- [Work request] Everything from the first line of the entries below through the line holding "prohibited, except to" must be printed exactly as written.

- [Records to process]
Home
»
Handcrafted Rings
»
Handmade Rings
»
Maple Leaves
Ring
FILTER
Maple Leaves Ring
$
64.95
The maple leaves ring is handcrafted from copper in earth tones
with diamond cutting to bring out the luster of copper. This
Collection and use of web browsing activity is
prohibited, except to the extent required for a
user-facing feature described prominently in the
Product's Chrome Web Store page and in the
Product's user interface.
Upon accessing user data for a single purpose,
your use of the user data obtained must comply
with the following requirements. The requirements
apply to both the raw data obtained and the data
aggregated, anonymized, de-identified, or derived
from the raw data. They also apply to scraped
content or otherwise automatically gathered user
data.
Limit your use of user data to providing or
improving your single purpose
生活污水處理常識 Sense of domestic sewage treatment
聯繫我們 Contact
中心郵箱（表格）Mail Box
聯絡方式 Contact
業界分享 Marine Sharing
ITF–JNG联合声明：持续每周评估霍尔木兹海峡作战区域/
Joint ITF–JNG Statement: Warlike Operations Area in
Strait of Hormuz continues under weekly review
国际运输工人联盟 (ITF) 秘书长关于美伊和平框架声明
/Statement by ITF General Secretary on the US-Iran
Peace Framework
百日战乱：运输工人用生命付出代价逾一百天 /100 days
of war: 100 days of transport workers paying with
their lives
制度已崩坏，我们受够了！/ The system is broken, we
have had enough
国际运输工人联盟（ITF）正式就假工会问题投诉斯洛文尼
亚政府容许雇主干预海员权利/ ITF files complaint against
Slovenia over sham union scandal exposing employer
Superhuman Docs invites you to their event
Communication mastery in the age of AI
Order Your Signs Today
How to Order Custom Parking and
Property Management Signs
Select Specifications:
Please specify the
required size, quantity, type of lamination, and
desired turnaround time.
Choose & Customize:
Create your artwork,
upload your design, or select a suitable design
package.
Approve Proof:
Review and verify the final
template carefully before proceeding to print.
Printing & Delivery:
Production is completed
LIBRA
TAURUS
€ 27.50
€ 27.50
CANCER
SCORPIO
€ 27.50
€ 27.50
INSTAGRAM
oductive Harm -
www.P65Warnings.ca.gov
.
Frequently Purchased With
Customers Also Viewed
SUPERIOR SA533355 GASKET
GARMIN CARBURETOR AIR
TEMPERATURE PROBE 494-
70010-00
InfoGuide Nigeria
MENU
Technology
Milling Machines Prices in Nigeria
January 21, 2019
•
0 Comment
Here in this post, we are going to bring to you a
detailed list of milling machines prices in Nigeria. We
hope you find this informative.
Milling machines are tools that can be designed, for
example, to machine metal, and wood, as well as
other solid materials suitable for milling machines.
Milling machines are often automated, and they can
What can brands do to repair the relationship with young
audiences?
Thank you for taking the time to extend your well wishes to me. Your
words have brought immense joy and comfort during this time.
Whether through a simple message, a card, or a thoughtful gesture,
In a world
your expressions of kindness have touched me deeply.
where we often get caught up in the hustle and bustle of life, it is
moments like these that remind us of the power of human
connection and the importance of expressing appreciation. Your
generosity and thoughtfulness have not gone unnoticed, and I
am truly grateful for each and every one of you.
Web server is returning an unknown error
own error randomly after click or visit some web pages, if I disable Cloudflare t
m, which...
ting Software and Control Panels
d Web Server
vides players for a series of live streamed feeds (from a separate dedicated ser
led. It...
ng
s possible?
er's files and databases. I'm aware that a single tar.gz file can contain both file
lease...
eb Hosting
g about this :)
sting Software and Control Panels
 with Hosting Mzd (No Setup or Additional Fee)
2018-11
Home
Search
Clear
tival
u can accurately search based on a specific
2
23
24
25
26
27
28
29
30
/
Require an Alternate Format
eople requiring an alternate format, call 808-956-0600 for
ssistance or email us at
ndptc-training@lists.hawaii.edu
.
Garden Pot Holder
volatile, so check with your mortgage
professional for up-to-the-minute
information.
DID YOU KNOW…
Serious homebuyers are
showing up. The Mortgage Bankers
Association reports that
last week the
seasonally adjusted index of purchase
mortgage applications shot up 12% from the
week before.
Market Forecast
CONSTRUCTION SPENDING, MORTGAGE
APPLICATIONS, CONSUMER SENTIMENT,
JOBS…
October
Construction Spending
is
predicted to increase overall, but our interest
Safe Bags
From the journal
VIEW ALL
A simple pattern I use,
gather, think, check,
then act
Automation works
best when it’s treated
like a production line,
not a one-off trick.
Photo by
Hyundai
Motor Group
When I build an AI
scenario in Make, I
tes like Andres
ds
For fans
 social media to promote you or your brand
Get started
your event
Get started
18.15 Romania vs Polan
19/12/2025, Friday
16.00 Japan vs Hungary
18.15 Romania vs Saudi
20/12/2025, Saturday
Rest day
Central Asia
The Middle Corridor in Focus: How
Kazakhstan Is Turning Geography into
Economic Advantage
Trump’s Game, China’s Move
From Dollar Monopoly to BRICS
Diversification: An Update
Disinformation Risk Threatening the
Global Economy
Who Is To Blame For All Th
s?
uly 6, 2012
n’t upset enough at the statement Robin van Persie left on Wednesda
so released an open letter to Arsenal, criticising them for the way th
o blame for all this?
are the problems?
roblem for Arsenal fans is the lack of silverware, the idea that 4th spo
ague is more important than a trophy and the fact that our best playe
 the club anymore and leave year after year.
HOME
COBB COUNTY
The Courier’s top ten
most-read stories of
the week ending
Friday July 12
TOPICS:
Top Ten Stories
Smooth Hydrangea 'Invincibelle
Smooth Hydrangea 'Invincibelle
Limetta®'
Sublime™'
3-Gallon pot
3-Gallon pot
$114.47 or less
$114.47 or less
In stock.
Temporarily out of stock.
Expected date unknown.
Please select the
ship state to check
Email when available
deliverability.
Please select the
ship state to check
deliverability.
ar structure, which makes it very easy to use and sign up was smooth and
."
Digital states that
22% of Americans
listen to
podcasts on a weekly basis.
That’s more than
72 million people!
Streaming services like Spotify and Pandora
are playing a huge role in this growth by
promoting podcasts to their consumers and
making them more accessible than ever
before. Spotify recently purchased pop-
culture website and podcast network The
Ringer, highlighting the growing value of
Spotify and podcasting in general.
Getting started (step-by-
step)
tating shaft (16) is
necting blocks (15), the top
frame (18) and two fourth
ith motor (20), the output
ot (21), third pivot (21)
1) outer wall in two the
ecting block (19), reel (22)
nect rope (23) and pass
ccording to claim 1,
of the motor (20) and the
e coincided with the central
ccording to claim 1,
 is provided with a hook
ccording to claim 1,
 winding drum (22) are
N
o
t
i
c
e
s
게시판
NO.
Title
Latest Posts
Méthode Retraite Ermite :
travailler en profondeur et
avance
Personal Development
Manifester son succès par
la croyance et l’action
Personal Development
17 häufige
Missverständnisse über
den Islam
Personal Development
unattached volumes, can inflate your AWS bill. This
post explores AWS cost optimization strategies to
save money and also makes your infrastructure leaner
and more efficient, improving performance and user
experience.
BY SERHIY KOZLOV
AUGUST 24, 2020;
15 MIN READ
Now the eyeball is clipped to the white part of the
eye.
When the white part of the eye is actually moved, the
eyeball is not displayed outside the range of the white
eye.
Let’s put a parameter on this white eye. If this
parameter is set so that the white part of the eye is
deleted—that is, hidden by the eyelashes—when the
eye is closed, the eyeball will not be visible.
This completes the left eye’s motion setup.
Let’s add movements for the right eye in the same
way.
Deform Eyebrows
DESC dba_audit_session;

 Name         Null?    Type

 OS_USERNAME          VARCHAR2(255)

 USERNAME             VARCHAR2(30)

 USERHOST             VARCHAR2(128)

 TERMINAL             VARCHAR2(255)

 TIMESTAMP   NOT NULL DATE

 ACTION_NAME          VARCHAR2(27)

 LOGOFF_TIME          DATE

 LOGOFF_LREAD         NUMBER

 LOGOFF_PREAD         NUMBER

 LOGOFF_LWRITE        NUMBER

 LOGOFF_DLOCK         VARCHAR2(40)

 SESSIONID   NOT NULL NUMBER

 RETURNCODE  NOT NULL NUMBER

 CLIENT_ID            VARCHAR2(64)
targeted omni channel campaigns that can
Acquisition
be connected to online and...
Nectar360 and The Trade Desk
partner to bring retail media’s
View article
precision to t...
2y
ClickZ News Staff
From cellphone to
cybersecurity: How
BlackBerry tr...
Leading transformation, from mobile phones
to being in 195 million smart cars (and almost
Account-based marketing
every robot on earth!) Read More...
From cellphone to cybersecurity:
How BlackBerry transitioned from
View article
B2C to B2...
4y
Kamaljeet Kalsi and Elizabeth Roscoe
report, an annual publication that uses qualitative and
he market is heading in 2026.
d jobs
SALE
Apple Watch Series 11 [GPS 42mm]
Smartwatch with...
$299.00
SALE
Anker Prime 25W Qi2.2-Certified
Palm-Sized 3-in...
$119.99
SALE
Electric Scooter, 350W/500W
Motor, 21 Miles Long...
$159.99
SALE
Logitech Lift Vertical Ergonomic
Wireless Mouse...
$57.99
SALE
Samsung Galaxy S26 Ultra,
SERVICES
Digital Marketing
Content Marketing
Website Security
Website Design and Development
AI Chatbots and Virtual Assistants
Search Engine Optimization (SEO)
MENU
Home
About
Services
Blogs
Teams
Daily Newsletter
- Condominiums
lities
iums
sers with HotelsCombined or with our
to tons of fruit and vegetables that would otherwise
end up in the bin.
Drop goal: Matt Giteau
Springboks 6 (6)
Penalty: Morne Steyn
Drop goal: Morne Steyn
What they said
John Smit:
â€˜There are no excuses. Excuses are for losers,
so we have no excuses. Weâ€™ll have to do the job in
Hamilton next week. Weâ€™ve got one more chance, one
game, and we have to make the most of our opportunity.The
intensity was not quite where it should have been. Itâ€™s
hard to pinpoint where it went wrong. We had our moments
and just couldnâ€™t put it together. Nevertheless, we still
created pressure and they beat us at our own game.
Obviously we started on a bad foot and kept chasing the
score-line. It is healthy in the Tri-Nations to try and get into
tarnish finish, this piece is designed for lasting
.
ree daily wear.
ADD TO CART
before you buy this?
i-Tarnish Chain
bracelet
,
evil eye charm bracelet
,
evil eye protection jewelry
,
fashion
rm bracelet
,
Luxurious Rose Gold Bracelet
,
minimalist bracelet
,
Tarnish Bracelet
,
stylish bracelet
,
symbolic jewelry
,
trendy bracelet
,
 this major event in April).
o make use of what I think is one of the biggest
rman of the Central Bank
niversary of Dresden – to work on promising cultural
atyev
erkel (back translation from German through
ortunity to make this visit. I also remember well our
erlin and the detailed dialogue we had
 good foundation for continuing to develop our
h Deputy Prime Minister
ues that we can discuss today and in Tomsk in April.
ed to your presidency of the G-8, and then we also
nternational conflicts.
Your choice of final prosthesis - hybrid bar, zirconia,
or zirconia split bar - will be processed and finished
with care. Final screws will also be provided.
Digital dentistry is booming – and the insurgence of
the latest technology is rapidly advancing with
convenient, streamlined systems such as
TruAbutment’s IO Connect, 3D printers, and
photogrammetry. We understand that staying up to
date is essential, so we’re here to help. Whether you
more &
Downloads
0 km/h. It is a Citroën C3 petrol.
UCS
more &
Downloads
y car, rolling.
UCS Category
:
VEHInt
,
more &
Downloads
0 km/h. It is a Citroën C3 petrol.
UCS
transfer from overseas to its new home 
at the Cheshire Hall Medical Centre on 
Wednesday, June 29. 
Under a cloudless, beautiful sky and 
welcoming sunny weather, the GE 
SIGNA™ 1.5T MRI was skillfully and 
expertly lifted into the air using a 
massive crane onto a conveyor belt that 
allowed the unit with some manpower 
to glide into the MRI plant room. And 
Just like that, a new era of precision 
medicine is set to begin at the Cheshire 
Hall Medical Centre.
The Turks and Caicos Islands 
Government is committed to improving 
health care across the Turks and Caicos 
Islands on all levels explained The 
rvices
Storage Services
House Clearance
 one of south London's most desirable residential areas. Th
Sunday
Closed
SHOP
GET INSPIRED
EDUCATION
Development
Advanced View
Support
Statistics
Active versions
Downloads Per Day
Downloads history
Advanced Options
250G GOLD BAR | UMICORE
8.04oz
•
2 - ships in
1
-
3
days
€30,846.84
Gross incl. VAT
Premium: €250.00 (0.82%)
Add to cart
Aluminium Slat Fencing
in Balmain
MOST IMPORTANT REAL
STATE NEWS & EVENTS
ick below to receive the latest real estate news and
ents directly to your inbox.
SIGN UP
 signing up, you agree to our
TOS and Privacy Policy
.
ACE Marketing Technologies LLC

- [Exercise result]
Home
»
Handcrafted Rings
»
Handmade Rings
»
Maple Leaves
Ring
FILTER
Maple Leaves Ring
$
64.95
The maple leaves ring is handcrafted from copper in earth tones
with diamond cutting to bring out the luster of copper. This
Collection and use of web browsing activity is
prohibited, except to the extent required for a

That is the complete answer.